What is climate risk & resilience?

Climate risk refers to potential financial losses and operational disruptions financial institutions may face due to climate change. It includes physical risks from extreme weather events (like floods and wildfires) that damage assets and disrupt operations, and transition risks arising from policy, market, and technology shifts towards a low-carbon economy—potentially impacting investments in high-emission sectors.

Climate resilience is the ability of financial institutions to anticipate, manage, and recover from these risks. By integrating climate risk into decision-making, institutions can protect portfolios, meet regulatory expectations, and seize emerging opportunities in sustainable finance.

OUR AREAS OF WORK

ESG and climate risk audits and gap analysis

ESG and climate risk framework for disclosures and capital raising

ESG and climate risk governance structures

Financed emissions, Green Asset Ratios, and GHG accounting

Non-financial disclosures (IFRS S1 and S2)

FEATURED PROJECTS

Integrating ESG and climate considerations into institutional strategy and operations for a leading agri NBFC in India towards capital raise

Client/partner: Large national agri-NBFC and a European development agency

Year: 2023-24

Country: India

Description: Raised low-cost sustainable finance capital by strengthening ESG and climate risks assessments, improve brand visibility and create an inclusive, impactful, sustainable business model

Developed a comprehensive ESG and climate risk strategy for a leading agri-NBFC, aimed at raising capital by embedding sustainability across governance, operations, risk management and disclosures.

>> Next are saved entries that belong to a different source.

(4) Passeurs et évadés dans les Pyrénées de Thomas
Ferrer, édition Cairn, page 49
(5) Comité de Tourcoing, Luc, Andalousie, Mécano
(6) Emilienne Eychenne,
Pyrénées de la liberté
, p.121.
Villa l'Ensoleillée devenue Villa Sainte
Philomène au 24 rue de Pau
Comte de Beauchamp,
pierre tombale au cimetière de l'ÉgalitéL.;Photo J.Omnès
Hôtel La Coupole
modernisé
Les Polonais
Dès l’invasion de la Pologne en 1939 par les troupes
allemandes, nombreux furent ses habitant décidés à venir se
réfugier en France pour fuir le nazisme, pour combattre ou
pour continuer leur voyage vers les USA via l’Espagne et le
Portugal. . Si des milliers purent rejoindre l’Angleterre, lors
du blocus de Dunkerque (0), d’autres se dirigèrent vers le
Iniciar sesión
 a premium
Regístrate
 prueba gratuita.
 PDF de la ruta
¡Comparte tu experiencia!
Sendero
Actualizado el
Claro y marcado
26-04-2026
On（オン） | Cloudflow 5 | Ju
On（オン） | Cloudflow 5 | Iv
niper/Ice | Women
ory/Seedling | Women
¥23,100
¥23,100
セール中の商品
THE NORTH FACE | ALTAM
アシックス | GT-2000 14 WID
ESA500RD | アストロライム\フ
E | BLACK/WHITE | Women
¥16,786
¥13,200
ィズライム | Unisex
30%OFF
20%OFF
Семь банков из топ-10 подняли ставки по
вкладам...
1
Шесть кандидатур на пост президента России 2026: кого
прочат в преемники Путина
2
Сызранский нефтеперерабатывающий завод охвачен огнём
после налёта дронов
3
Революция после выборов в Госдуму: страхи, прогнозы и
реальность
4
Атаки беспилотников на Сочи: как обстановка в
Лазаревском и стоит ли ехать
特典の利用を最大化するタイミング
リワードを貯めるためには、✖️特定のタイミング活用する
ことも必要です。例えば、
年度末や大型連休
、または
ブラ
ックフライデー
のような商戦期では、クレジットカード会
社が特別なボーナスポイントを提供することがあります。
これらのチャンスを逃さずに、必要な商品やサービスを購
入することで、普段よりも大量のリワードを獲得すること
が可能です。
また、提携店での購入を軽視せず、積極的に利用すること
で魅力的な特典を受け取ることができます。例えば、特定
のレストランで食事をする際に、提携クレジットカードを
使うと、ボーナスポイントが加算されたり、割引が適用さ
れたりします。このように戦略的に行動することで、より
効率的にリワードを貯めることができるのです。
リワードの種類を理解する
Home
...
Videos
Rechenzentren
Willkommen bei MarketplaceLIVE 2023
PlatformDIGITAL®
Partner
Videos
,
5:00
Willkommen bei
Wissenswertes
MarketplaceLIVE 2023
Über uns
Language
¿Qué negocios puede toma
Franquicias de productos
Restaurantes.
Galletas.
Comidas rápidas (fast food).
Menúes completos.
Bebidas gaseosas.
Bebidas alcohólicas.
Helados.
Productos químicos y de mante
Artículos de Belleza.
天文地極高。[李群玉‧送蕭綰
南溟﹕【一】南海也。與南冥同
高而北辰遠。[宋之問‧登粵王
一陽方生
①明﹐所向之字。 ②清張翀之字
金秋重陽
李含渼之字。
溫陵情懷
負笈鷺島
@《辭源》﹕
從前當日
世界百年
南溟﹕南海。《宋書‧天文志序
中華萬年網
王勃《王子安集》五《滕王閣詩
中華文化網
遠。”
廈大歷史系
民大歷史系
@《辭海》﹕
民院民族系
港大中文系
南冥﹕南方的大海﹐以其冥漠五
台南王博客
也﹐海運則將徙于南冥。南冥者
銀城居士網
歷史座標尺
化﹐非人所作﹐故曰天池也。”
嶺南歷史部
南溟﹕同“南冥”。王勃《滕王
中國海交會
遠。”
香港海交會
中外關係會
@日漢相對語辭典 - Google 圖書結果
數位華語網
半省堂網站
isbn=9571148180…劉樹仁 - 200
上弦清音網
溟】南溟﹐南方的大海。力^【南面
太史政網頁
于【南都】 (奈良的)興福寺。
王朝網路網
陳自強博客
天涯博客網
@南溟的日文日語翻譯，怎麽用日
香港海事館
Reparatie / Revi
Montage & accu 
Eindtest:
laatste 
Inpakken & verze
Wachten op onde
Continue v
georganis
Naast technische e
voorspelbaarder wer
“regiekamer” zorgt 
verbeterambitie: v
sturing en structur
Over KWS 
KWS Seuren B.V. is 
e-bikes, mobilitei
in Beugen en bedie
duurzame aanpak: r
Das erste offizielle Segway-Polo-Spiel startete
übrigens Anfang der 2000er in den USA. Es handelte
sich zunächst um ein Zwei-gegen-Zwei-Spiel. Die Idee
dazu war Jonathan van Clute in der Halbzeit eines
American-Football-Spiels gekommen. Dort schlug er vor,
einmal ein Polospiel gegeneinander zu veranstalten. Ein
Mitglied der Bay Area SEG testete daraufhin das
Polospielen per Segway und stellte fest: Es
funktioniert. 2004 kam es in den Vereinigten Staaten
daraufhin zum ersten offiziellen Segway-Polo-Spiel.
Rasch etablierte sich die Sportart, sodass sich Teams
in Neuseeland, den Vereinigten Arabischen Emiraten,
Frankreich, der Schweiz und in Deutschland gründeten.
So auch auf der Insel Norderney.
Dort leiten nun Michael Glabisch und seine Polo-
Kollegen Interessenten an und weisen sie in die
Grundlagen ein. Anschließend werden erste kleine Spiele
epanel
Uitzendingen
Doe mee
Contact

This included a landscape assessment and benchmarking exercise, to devise a phased ESG/climate integration roadmap, and preparing disclosure guidance aligned with global standards such as TCFD, TNFD, BRSR, and IFRS S1/S2. The engagement covered preparing the institution for capital raise, capacity building for internal teams, strengthening the organisation’s sustainability communication approach, and developing the sustainability report to support transparency, resilience, and access to sustainable finance.

Institutional ESG diagnostic assessment and roadmap for a national development finance institution for capital raise

Client/partner: A national development bank and a regional multilateral development bank

Year: 2022

Country: Kazakhstan

Description: The project involved the evaluation of current practices across governance, strategy, risk management, and disclosure. Benchmarking against peer institutions and global best practices enabled the development of a gap dashboard and a phased ESG roadmap outlining short-, medium-, and long-term actions for institutional alignment and capacity strengthening, readying the institution for capital raise from MDBs.

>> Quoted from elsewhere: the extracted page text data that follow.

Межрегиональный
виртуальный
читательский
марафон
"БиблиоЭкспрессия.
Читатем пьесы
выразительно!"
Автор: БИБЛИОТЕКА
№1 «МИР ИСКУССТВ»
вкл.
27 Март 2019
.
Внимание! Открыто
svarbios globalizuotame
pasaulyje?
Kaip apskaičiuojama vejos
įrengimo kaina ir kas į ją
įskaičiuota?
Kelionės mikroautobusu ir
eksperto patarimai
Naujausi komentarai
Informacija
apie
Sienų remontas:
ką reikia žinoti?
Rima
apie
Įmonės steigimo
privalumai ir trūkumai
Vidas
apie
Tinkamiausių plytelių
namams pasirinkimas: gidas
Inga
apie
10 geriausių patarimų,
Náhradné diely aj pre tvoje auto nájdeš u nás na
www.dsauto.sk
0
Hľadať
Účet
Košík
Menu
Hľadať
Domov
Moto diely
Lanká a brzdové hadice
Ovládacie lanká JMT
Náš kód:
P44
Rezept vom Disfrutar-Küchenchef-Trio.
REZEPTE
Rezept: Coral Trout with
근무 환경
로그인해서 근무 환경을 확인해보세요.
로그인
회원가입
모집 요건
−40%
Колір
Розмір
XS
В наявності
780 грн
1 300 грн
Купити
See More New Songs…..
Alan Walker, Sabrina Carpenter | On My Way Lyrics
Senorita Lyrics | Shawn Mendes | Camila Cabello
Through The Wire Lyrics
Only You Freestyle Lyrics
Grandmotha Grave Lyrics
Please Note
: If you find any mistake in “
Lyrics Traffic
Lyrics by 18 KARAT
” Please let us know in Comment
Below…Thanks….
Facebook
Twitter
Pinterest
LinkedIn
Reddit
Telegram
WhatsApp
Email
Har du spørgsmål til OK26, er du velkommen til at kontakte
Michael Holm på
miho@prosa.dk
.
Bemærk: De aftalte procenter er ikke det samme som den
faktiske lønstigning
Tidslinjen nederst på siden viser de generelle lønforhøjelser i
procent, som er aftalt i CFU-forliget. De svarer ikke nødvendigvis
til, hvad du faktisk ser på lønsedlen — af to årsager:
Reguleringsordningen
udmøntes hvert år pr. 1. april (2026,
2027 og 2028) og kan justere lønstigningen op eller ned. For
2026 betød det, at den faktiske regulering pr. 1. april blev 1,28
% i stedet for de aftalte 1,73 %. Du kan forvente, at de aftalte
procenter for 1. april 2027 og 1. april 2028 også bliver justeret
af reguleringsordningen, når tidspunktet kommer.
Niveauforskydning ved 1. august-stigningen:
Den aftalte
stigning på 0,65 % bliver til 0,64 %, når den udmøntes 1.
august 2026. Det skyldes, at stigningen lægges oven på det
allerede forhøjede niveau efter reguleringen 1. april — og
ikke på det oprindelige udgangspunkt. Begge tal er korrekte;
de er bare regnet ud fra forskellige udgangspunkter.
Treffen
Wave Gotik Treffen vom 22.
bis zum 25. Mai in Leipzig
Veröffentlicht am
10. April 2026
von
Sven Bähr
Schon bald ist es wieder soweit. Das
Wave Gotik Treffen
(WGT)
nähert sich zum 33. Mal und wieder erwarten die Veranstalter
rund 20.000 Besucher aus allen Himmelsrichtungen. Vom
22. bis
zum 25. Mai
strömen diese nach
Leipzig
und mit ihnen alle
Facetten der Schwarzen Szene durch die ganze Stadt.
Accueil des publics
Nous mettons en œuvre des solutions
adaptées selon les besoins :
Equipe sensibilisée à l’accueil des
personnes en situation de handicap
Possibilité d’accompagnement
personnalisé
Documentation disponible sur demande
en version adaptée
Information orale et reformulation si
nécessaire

Strengthening ESG & climate risk assessment and enabling greening of the Indian financial sector

Client/partner: A global policy thinks tank and a global climate NGO under a European government climate finance funding program

Year: 2021

Country: India

Description: Strengthened ESG and climate risk assessment and enable central bank supervision in the Indian financial sector through landscape assessment towards ESG and climate risk management, capacity building for 10 Indian financial institutions and policy options

Implemented a multi-institutional initiative to strengthen climate risk assessment and advance the greening of India’s financial sector. The engagement included a detailed landscape study of ESG and climate risk management practices across 10 of India’s largest public and private financial institutions, followed by development and delivery of an extensive capacity-building programme targeted towards credit and risk officers. The initiative also produced a policy options paper for the banking regulator, providing recommendations to integrate climate-related financial risks into supervisory and lending frameworks.